I can maintain a shared object in the Management Center - but then I always(!!!) have to work with the VPM editor of the Management Center - the local VPM editor must never be used, because then the shared objects are missing. However, this is not a problem for us.
In addition, a test has shown that a URL list of type Category can also be maintained in a CPL (layer) - e.g. if you want to assign individual URLs to a specific category.
It is not clear to me why you advise against this.
Original Message:
Sent: Nov 14, 2023 11:49 AM
From: AKH_BC
Subject: Add MANY URLs to ****, No-SSL, and No-Auth - most efficient way
I'd NOT recommend using "define condition XXX" with a list of URLs.
If you are using CPL, there are better CPL gestures that are "easier" for SWG to consume and compile and that format likely is NOT the best.
I'd re-visit your choice of CPL gesture on maximizing the parsing and compiling of the CPL when you have a large list, a list of URLs in a Condition is NOT the most effective.
------------------------------
Providing you Premier Partner support via Accredited Training, Professional Services, Consulting Services, Partner support for products with full staff of Broadcom Knights.
Looking for support and want the top versed individuals to assist you? Email sales@braxtongrant.com and let's start a conversation on how we can make you successful. Award Winning North America Symantec Knight Partner of the Year for 2021.
~~##Groundbreaking Expert Advantage Partner using CA Automic Automation for Automated Policy Rule Implementation with BSG Symantec Products! Visit https://braxtongrant.com/solutions/automation/ or ask me how to get your demo with us on this One Of A Kind Integration!##~~
Original Message:
Sent: Nov 03, 2023 02:20 PM
From: JS_2022
Subject: Add MANY URLs to ****, No-SSL, and No-Auth - most efficient way
Unfortunately, I do not have a mgmt station available.

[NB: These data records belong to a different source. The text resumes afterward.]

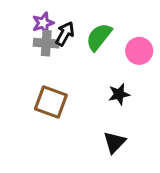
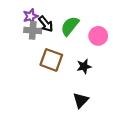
black arrow: (65, 34) -> (46, 24), turned 112
brown square: (51, 102) -> (51, 60), moved

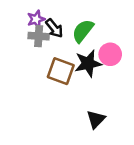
pink circle: (98, 36) -> (110, 54), moved
black star: (84, 66) -> (88, 63), moved, size x1.5

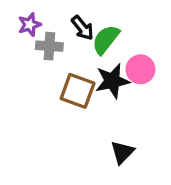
purple star: (36, 19) -> (30, 25), moved
black arrow: (54, 28) -> (83, 28), moved

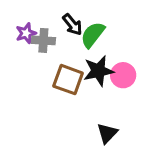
purple star: (30, 25) -> (26, 33), moved
pink circle: (140, 69) -> (123, 75), moved

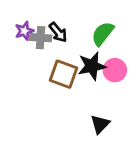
black arrow: (72, 24) -> (58, 32), moved
green semicircle: (93, 35) -> (103, 34), moved

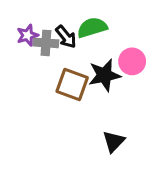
green semicircle: (103, 34) -> (92, 28), moved, turned 35
pink circle: (115, 70) -> (132, 61), moved

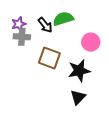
gray cross: (46, 43) -> (22, 37), moved
black star: (104, 75) -> (79, 71), moved

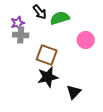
black arrow: (45, 25) -> (40, 12), moved
black star: (79, 71) -> (48, 77), moved

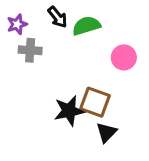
purple star: (18, 23) -> (17, 24), moved
brown square: (47, 55) -> (95, 102), moved

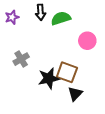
black arrow: (57, 17) -> (40, 12), turned 35
gray cross: (30, 50) -> (21, 59), moved, turned -35

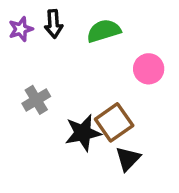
black arrow: (40, 12) -> (54, 24), moved
brown square: (67, 72) -> (114, 122), turned 35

I found a script for GotoMeeting on Broadcom KB:
https://knowledge.broadcom.com/external/article/166772/problem-accessing-gotoassist-gotomeeting.html
Could I not just modify it like this:
;Many URL RULES
<ssl-intercept>
condition=Many_URLs ssl.forward_proxy(no)
<proxy>
condition=Many_URLs http.method=CONNECT authenticate(no) ALLOW
;---------------------------------------------------------
;CONDITIONS
define condition Many_URLs
url1.com
url2.com
url3.com
url4.com
[.....]
url200.com
end
I removed detect_protocol(no) as it is not required.
Original Message:
Sent: Nov 03, 2023 04:49 AM
From: Klaus Klinge
Subject: Add MANY URLs to ****, No-SSL, and No-Auth - most efficient way
Hi Jeff,
If you have a management center, then use a shared object.
The type should be "Category" because then you can use it both in the web access layer and in all other layers, including a forwarding layer.
After creating, you can add the 200 URLs via "Paste URLs". (Attention, there must be no "https://" at the beginning).
Go to the ruleset and add the shared object:
Click Save - Open VPM Editor.
You can then use the shared object normally in the ruleset:
Add a new object
Request URL Category
You can find your shared object under Management Center
Alternative:
Create a CPL_Layer:
; Beginning of CPL-Layer
define category My_200_URLs
nasa.gov
cnn.com
[...]
playboy.com
end
<Proxy> ; Web Access Layer
condition=My_200_URLs Allow
<Proxy> ; Authentication Layer
condition=My_200_URLs authenticate(no)
<SSL-Intercept> ; SSL-Intercept Layer
condition=My_200_URLs ssl.forward_proxy(no)
; End of CPL-Layer
Attention: This will not work, when you have an "Force-Deny" in an other Web-Access-Layer.
For example, if you have an "Any - Any - Force-Deny" rule in another web access layer, check if you can replace the force-deny with a **** deny.
Original Message:
Sent: Nov 02, 2023 05:35 PM
From: Jeff Saunders
Subject: Add MANY URLs to ****, No-SSL, and No-Auth - most efficient way
I have a request to add over 200 URL's that require ****, no-SSL-intercept, and No-Authentication. Doing it in the GUI will take a long time. Is there a quicker way to do it form the CLI (or somewhere else? a script?)